Le Creusot, lieu emblématique des scandales et défaillances de l’industrie nucléaire
Ce déplacement à l’usine Framatome du Creusot est révélatrice du soutien inconditionnel de nos gouvernants à l’industrie nucléaire. Celle-ci a été le théâtre d’un scandale colossal dévoilé en 2016, avec la perpétuation pendant des années de mauvaises pratiques et la falsification de dossiers de fabrication de pièces pour couvrir des malfaçons [1]. Nous avions déposé plainte à ce sujet en 2016 et l’Autorité de sûreté nucléaire avait également saisi la justice. Une instruction est en cours.
Emmanuel Macron veut-il faire croire que les phénomènes de fraude et de perte de compétences au sein de l’industrie nucléaire française appartiennent au passé ? Une telle mise en scène ne doit tromper personne. Les problèmes qui affectent la filière n’ont pas disparu comme par magie avec quelques audits et belles déclarations. Comme en atteste un rapport de l’Institut de Radioprotection et de Sûreté Nucléaire, certaines mauvaises pratiques perdurent au Creusot [2]. En outre, des anomalies ont encore été découvertes récemment sur des pièces provenant d’usines de Framatome [3]

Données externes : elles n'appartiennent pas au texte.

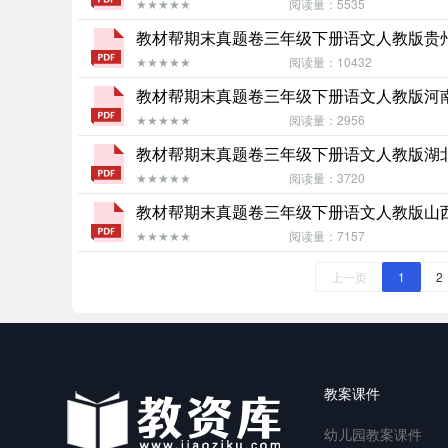
★★★★★
阅读量：5535
教材帮期末真题卷三年级下册语文人教版贵州专
★★★★★
阅读量：10432
教材帮期末真题卷三年级下册语文人教版河南专
★★★★★
阅读量：2956
教材帮期末真题卷三年级下册语文人教版湖北专
★★★★★
阅读量：3720
教材帮期末真题卷三年级下册语文人教版山西专
★★★★★
阅读量：7157
上一页
1
2
教案课件
幼儿园教案课件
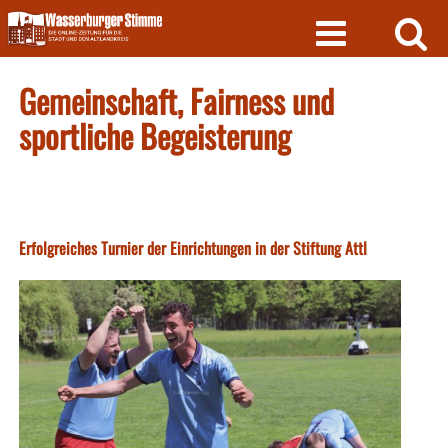
Skip
to
content
Gemeinschaft, Fairness und
sportliche Begeisterung
Erfolgreiches Turnier der Einrichtungen in der Stiftung Attl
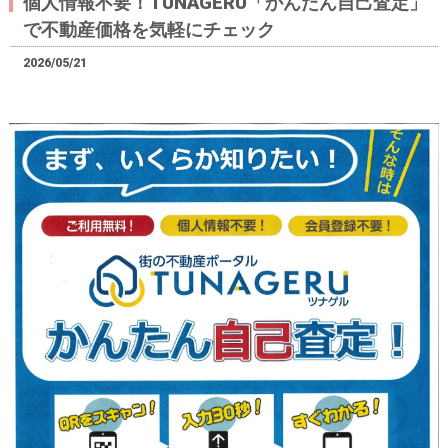
個人情報不要！TUNAGERU「かんたん自己査定」
で不動産価格を気軽にチェック
2026/05/21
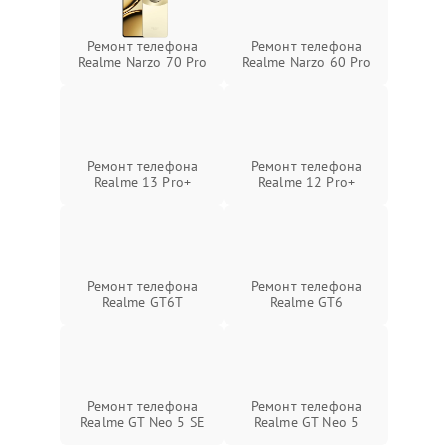
Ремонт телефона
Ремонт телефона
Realme Narzo 70 Pro
Realme Narzo 60 Pro
Ремонт телефона
Ремонт телефона
Realme 13 Pro+
Realme 12 Pro+
Ремонт телефона
Ремонт телефона
Realme GT6T
Realme GT6
Ремонт телефона
Ремонт телефона
Realme GT Neo 5 SE
Realme GT Neo 5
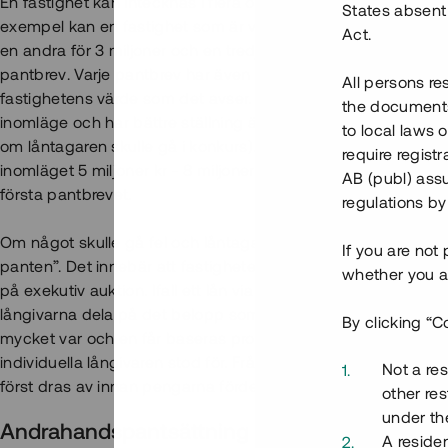
En fastighet kan intecknas i flera omgångar så att det finns fl
States absent 
exempel kan en fastighet som är värd 10 miljoner kr ha en förs
Act.
en andra för 3 miljoner och en tredje för 2 miljoner. För varje
pantbrev. Varje pantbrev har även ett så kallat “inomläge”, de
All persons re
fastighetens värde som det avser. Den inteckning som gjordes 
the documents 
inomläge och har bättre ställning än senare inteckningar vid p
to local laws o
om låntagaren skulle gå i konkurs). I exemplet ovan, skulle 
require regist
inomläget 5 miljoner kr - 8 miljoner kr, vilket innebär att det h
AB (publ) assu
första pantbrevet.
regulations by
Om något skulle gå fel och låntagaren inte betalar tillbaka lå
If you are not
panten”. Det innebär att fastigheten utmäts av Kronofogde
whether you ar
på exekutiv auktion. Ifall ett lån via Tessin inte kan betalas till
långivarna dela på det belopp som man som långivarkollekt
By clicking “C
mycket var och en får baseras procentuellt på hur stor ande
individuella långivaren stod för. Från det beloppet ska där
Not a res
först dras av innan pengarna fördelas på långivarna.
other res
under the
Andrahandspantsättning och efterställda lå
A residen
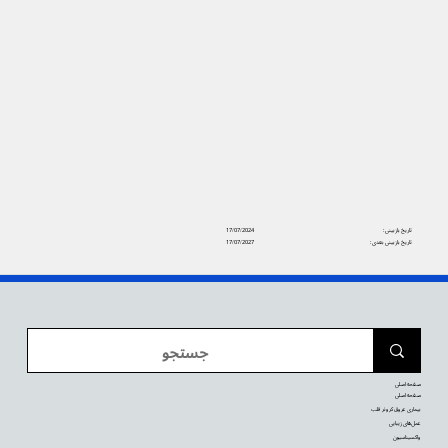
تاریخ بازبینی:
17/07/2024
تاریخ بازبینی بعدی:
17/07/2027
صفحه اصلی
صفحه اصلی
بیماری عروق کرونر قلب
عمل‌های زیبایی
واکسیناسیون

Quand la défense vient au service d’une industrie mal en point
Selon plusieurs sources, cette visite est destinée à annoncer la construction d’un nouveau porte-avion à propulsion nucléaire. La défense viendra donc, aux frais des contribuables, au secours d’une industrie en perte de vitesse et au carnet de commande dégarni. Alors qu’un million de personnes vient de basculer dans la pauvreté avec la crise sanitaire, n’y avait-il pas une meilleure utilisation des deniers publics à faire ?

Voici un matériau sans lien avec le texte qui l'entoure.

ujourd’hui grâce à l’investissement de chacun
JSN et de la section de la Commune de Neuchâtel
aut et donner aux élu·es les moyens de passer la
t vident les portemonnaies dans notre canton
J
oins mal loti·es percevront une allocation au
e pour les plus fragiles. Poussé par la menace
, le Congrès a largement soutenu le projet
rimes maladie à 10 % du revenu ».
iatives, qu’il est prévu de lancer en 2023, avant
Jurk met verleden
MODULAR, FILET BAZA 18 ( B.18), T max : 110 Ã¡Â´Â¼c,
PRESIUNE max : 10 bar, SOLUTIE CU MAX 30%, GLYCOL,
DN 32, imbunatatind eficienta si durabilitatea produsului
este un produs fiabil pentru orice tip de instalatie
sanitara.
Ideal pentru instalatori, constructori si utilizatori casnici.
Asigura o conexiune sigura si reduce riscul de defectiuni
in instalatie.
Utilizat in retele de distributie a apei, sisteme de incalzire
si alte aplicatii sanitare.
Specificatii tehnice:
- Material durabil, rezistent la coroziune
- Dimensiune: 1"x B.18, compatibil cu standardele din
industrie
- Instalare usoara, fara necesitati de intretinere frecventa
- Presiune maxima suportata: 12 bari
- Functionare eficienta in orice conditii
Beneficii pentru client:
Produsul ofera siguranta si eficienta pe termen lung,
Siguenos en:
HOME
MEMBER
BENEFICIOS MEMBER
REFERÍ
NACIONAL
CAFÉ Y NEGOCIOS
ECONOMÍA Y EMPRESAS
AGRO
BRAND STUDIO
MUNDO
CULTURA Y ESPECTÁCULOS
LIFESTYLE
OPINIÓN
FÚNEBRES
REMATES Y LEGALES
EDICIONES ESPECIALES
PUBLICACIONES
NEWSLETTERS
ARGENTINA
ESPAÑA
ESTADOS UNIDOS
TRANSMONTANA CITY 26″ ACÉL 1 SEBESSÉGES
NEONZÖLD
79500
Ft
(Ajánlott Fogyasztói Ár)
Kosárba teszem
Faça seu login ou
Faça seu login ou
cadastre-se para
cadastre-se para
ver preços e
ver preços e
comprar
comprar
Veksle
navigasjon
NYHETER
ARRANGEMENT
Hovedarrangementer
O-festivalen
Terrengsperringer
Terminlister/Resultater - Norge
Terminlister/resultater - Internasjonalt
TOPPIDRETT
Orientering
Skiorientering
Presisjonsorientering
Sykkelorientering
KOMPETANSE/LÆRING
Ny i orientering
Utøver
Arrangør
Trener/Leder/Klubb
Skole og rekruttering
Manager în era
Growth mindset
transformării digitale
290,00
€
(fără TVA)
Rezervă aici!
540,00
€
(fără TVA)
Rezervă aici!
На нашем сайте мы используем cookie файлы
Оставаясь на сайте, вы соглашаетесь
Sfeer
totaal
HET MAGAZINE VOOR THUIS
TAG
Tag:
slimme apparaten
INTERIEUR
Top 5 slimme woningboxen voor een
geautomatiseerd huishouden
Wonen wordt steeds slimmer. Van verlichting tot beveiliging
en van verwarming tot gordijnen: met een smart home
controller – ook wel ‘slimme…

S’il est construit, ce porte-avion représentera deux réacteurs nucléaires de plus en circulation, avec leur lot de déchets ingérables, de risque d’accident et de risques pour le personnel. Il pourra emporter à son bord des missiles nucléaires et servir de plate-forme pour les Rafales pour effectuer une "frappe d’avertissement", avec une arme nucléaire de 20 fois la puissance de la bombe larguée sur Hiroshima ! Alors que le Traité d’interdiction des armes nucléaires devrait entrer en vigueur d’ici trois mois, notre pays devrait avoir d’autres priorités que d’assurer le transport d’engins de mort.

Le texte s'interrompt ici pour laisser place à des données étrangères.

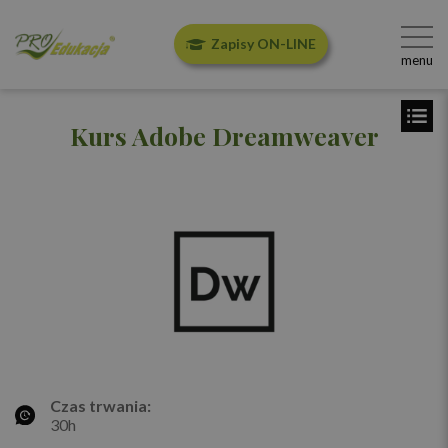
Zapisy ON-LINE
menu
Kurs Adobe Dreamweaver
Czas trwania:
30h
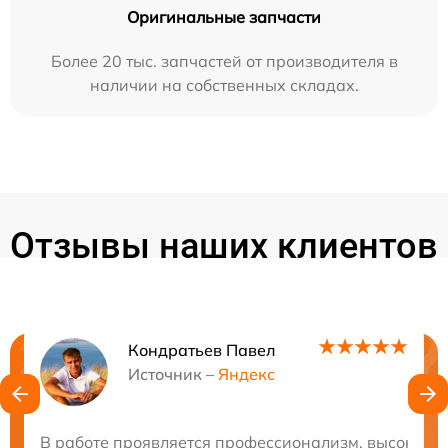
Оригинальные запчасти
Более 20 тыс. запчастей от производителя в
наличии на собственных складах.
Отзывы наших клиентов
Кондратьев Павел
Нужна консультация?
Источник –
Яндекс
Закажите бесплатную консультацию
В работе проявляется профессионализм, высокая ск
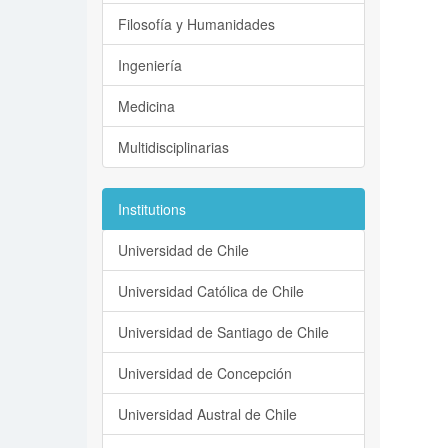
Filosofía y Humanidades
Ingeniería
Medicina
Multidisciplinarias
Institutions
Universidad de Chile
Universidad Católica de Chile
Universidad de Santiago de Chile
Universidad de Concepción
Universidad Austral de Chile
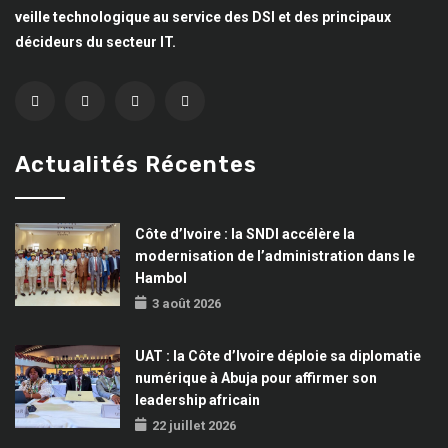
veille technologique au service des DSI et des principaux
décideurs du secteur IT.
Actualités Récentes
Côte d’Ivoire : la SNDI accélère la
modernisation de l’administration dans le
Hambol
3 août 2026
UAT : la Côte d’Ivoire déploie sa diplomatie
numérique à Abuja pour affirmer son
leadership africain
22 juillet 2026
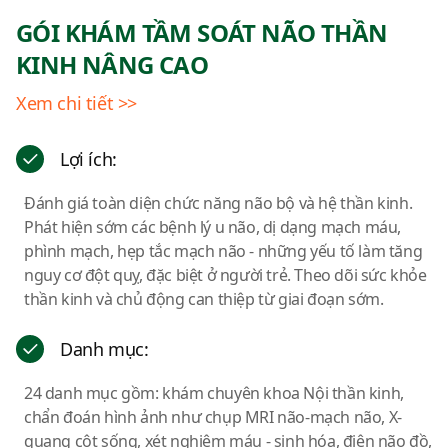
GÓI KHÁM TẦM SOÁT NÃO THẦN
KINH NÂNG CAO
Xem chi tiết >>
Lợi ích:
Đánh giá toàn diện chức năng não bộ và hệ thần kinh.
Phát hiện sớm các bệnh lý u não, dị dạng mạch máu,
phình mạch, hẹp tắc mạch não - những yếu tố làm tăng
nguy cơ đột quỵ, đặc biệt ở người trẻ. Theo dõi sức khỏe
thần kinh và chủ động can thiệp từ giai đoạn sớm.
Danh mục:
24 danh mục gồm: khám chuyên khoa Nội thần kinh,
chẩn đoán hình ảnh như chụp MRI não-mạch não, X-
quang cột sống, xét nghiệm máu - sinh hóa, điện não đồ,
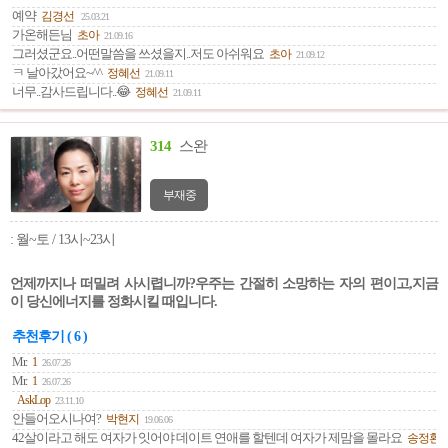
예약
김경선
25.03.21
가온해든님
초아
21.09.16
그러셨군요..어떤말씀을 쓰셨을지..저도 아쉬워요
초아
21.09.12
ㅋ 날아갔어요~^^
정혜선
21.09.11
너무..감사드립니다..😂
정혜선
21.09.11
314
스완
부재중
: 월~토 / 13시~23시
언제까지나 떠밀려 사시렵니까?우주는 간절히 소망하는 자의 편이고,지금
이 당신에너지를 정화시킬 때입니다.
추천후기 ( 6 )
Mr.
1
26.07.26
Mr.
1
26.07.26
AskLop
23.11.10
안들어오시나여?
박현지
19.06.06
42살이라고 해도 여자가 잇어야 데이트 연애를 할텐데 여자가 제맘을 몰라요
송정환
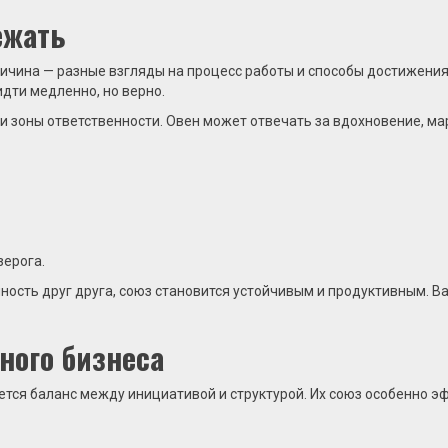
ежать
ричина — разные взгляды на процесс работы и способы достижения
дти медленно, но верно.
зоны ответственности. Овен может отвечать за вдохновение, марк
зерога.
сть друг друга, союз становится устойчивым и продуктивным. Важ
ного бизнеса
уется баланс между инициативой и структурой. Их союз особенно 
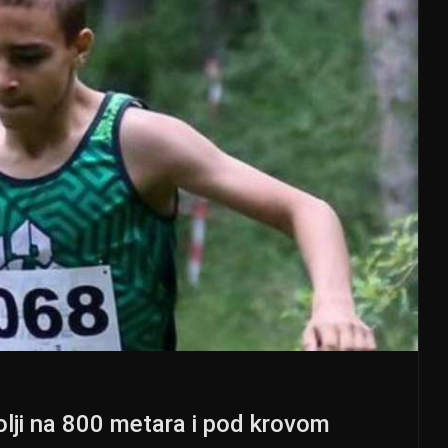
olji na 800 metara i pod krovom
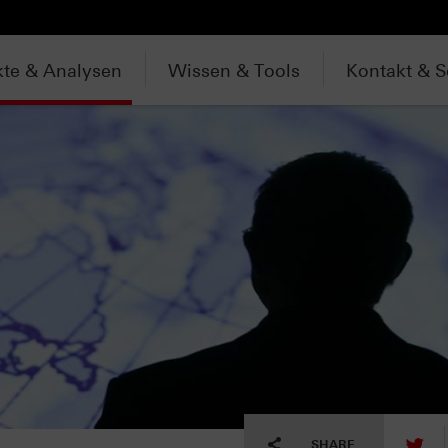
te & Analysen
Wissen & Tools
Kontakt & S
tw
SHARE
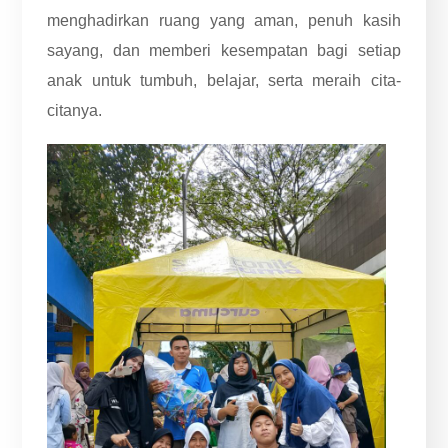
menghadirkan ruang yang aman, penuh kasih
sayang, dan memberi kesempatan bagi setiap
anak untuk tumbuh, belajar, serta meraih cita-
citanya.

Et une déclaration d’amour de plus pour le nucléaire ?
"Moi, j’ai besoin du nucléaire", a déclaré Emmanuel Macron dans son interview récemment accordée à Brut., parsemant son plaidoyer de mensonges éhontés sur le nucléaire "bon pour le climat" ou l’Allemagne qui aurait remplacé l’atome par le charbon [4]. Les déboires de l’EPR de Flamanville le montrent pourtant : trop lent, trop cher, trop dangereux et lui-même vulnérable aux agressions climatiques, le nucléaire est hors jeu pour faire face à l’urgence climatique.
Aveugle au fiasco du chantier de l’EPR (auquel il faut maintenant ajouter les failles de sécurité dévoilées par Greenpeace France), le gouvernement travaille avec EDF à différents scénarios pour la construction de six nouveaux réacteurs dans les années à venir. Faut-il encore s’attendre à de nouvelles déclarations lors de sa visite au Creusot ? Nous dénonçons fermement cette tentative de préparer l’opinion publique à la construction soit-disant "inéluctable" de nouvelles installations, et le soutien répété du gouvernement à la filière depuis plusieurs mois.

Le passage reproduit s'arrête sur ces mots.